Robert Galbraith: Eight weeks in November

We are honoured that Robert Galbraith has permitted us to reproduce his eloquent and moving conclusions on his tour in Afghanistan.

EIGHT WEEKS IN NOVEMBER
Let Us Not Forget What It Means To Be Canadian

Special to The suburban by Robert J. Galbraith

Sometimes I feel that there will always be war. As long as there are two people remaining on this earth, there will be war. To believe that someday there will not be war on this planet, is wishful thinking. We are a civilization of war, past and present. War has built who we are and shapes our destiny. We celebrate it, it is who we are, it has molded us, and it always will.
Even though we call ourselves civilized and progressive, we are in reality regressive. We used to fight with clubs and spears and had some sort of chivalry, now we kill with smart bombs, unmanned aircraft and we drop bombs from the sky to intentionally kill and maim children.
War brings out the best and worst in us. I have seen the greatest acts of kindness and courage in the face of death. I have also seen the cowardice and the shamelessness that turned my stomach and almost left me without hope. But we must have hope.
The child victims of land mines and cluster bombs whom I visited in hospitals in Kabul and Baghdad have hope. They smiled at me while doctors bandaged their pathetic stumps that were once running and grasping limbs. They are who give me hope.
It is always the children and the elderly who suffer the most during war.

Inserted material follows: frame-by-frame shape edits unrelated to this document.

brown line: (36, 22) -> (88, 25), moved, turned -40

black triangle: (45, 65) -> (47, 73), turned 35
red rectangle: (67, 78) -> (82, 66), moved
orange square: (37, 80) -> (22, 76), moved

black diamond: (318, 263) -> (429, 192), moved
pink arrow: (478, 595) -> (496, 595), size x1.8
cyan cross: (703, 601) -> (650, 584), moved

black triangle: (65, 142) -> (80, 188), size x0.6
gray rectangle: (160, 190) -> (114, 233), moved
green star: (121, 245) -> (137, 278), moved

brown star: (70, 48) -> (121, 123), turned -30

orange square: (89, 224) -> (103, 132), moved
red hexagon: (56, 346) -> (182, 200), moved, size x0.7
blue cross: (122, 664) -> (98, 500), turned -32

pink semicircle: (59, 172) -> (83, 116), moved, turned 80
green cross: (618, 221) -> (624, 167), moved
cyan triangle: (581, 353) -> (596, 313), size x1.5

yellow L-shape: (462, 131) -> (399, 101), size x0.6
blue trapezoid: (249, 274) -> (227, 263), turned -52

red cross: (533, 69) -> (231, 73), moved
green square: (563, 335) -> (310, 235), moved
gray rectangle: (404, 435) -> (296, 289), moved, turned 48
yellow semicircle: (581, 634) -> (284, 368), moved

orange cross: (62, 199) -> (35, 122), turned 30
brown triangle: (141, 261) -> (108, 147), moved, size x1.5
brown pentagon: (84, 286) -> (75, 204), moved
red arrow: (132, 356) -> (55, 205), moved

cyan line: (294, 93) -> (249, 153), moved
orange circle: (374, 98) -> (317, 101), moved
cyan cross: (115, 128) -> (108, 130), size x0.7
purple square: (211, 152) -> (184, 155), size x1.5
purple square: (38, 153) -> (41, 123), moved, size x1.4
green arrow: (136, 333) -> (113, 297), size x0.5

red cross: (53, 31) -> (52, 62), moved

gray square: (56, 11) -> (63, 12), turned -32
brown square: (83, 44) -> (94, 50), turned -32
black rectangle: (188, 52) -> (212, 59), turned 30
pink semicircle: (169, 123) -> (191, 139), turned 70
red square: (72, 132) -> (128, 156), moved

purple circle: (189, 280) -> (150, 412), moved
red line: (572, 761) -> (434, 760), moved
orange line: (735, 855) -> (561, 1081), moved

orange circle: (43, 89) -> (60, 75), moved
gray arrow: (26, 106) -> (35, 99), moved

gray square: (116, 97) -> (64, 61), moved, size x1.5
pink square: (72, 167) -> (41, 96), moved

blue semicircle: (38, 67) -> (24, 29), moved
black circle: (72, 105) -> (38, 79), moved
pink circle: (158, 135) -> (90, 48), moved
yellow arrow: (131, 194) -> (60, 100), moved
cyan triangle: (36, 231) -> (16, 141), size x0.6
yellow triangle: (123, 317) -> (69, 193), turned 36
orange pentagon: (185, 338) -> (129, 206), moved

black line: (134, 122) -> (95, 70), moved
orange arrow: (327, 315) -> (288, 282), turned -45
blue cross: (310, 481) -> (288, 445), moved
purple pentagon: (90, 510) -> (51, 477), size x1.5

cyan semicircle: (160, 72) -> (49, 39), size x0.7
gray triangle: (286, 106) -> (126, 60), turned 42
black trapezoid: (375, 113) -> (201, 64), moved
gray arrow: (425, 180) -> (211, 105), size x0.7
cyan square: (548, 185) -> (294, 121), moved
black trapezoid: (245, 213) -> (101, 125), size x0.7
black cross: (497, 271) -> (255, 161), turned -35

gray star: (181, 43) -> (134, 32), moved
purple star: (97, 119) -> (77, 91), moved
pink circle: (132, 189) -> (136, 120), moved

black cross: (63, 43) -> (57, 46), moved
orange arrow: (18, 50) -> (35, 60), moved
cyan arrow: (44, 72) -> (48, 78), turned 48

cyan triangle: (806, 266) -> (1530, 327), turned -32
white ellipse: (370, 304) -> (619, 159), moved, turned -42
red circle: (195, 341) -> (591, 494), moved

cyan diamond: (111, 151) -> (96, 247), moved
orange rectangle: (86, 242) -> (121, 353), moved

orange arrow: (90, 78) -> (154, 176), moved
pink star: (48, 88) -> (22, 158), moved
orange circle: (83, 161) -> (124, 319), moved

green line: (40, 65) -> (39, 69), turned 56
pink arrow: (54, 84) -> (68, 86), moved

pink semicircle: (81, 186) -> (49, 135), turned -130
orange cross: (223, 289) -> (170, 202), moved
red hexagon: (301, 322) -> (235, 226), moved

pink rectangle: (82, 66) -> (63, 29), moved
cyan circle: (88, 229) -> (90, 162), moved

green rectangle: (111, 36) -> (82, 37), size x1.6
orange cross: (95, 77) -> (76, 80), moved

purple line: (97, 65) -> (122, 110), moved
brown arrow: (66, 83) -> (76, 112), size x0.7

After two decades of covering this scourge of grown men, to see a grown adult die almost becomes acceptable. But to see a child writhing in pain from stepping on a land mine or from playing with a cluster bomb which he or she thought was a toy, then it explodes in their face, makes me wish I was dead.
I have seen young children, very young children raped during war, and I have seen children form gangs, like packs of rabid wild dogs, just to survive the assaults of war and the perverts who use war to prey upon them.
After returning from the darkness of another conflict, it is difficult for me to walk the streets of this city I love. It is difficult because the ghosts of the dead haunt me. They are just over my shoulder, and between my ears, like clouds that never go away. I am so alone because of this, and I often ask for God’s help to keep me walking straight. But this is the price I pay to help you to understand war, and why we should help the innocent victims I have mentioned above. I am not scared to die, but I am very scared when I see children suffer. Because the death of innocence is the worst death to witness.
When my fellow Canadians ask me why we are over there in that struggling country, and why we are risking the lives of our soldiers for people we don’t even know, or a fight that they say isn’t ours, it absolutely breaks my heart. I love Afghanistan and its people. The same way I love Iraq and the souls who live there in destitution.
When, when did we lose our compassion for those who suffer injustice? When did we become solitary islands on this earth we all call home and our mother? How can we turn our backs on our brothers and sisters, wherever they may live, or whatever the colour of their skin?
Have we forgotten what a Canadian is, what it means to be a part of the greatest and most gracious nation on earth? What has happened to us? Why have we become so selfish, so unconcerned, so trivial, so complacent [in the face of] other peoples’ suffering? What is happening to us?
Many of us – our fathers, our grandfathers and grandmothers – came to this country to escape hatred, prejudice and injustice. We came here from countless nations to pray to the God of our choice and to vote for those we believe should lead us. Have we forgotten why we and they came here, why we live here, why we indeed prosper? Have we forgotten what it is to be human, to be a Canadian, to care?
I would not take one day back in my life as a journalist, not one day from the suffering and darkness I have walked through and breathed-in. I have never felt more alive than I do now, just days after my return from one of the most violent regions of the world. I have left the island of myself to seek and record the misery of others. I will always walk through that door into the dark, because if I do not, someday, you or your children may have to. Let us not forget what being a Canadian means.

One Comment on "Robert Galbraith: Eight weeks in November"

  1. Herb December 1, 2007 at 6:41 pm ·

    Touching, beautiful, sensitive and incredibly sad.